Danıştay 4. Daire Başkanlığı 2019/3879 E. , 2022/4823 K
"İçtihat Metni"
T.C.
D A N I Ş T A Y
DÖRDÜNCÜ DAİRE
Esas No : 2019/3879
Karar No : 2022/4823
TEMYİZ EDEN (DAVALI) : … Vergi Dairesi Başkanlığı
VEKİLİ : Av. …
KARŞI TARAF (DAVACI) : …
İSTEMİN KONUSU : … Bölge İdare Mahkemesi ... Vergi Dava Dairesinin …

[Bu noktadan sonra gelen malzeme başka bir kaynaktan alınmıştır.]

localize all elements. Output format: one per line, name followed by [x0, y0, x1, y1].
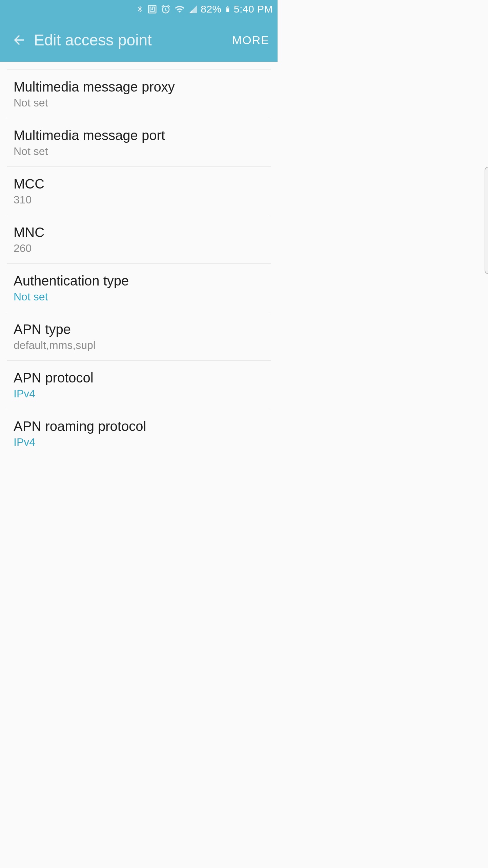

tarih ve E:…, K:… sayılı kararının temyizen incelenerek bozulması istenilmektedir.
YARGILAMA SÜRECİ :
Dava konusu istem: Şirket ortağı sıfatıyla davacı adına düzenlenen … sayılı
ödeme emrinin iptali istenilmiştir.
İlk Derece Mahkemesi kararının özeti: ... Vergi Mahkemesince verilen … tarih ve
E:…, K:… sayılı kararda; davacının … Ürün Temizlik San. ve Tic. Ltd. Şti' ye
13/04/2009 tarihinde ortak olduğu, 15/03/2012 tarihinde ise şirketteki
hisselerini devrettiği, her ne kadar dava konusu ödeme emri gecikme faizi ve
vergi ziyaı cezalı 2012 yılına ilişkin kurumlar vergisinin tahsili için
düzenlenmişse de davacının şirketten ayrıldığı tarihten sonraki 2012/Ağustos
ila Aralık dönemleri içerisinde yasal defterlere kaydı yapılmayan faturalar
nedeniyle kurumlar vergisi tarhiyatı yapıldığı, yine davacının şirket
ortaklığından ayrıldığı tarihten sonraki 2012/Mart ila Aralık dönemleri
itibariyle KDV indirimlerinin reddedildiği ve KDV tarhiyatı yapıldığı, ayrıca
defter ve belge ibraz edilmemesinin davacının ortak olmadığı 2016 yılına
rastladığı göz önünde bulundurularak davacı adına düzenlenen ödeme emrinde yer
alan vergi alacaklarının davacıdan tahsilinde yasal isabet bulunmadığı sonucuna
varılmıştır. Belirtilen gerekçelerle davanın kabulüne karar verilmiştir.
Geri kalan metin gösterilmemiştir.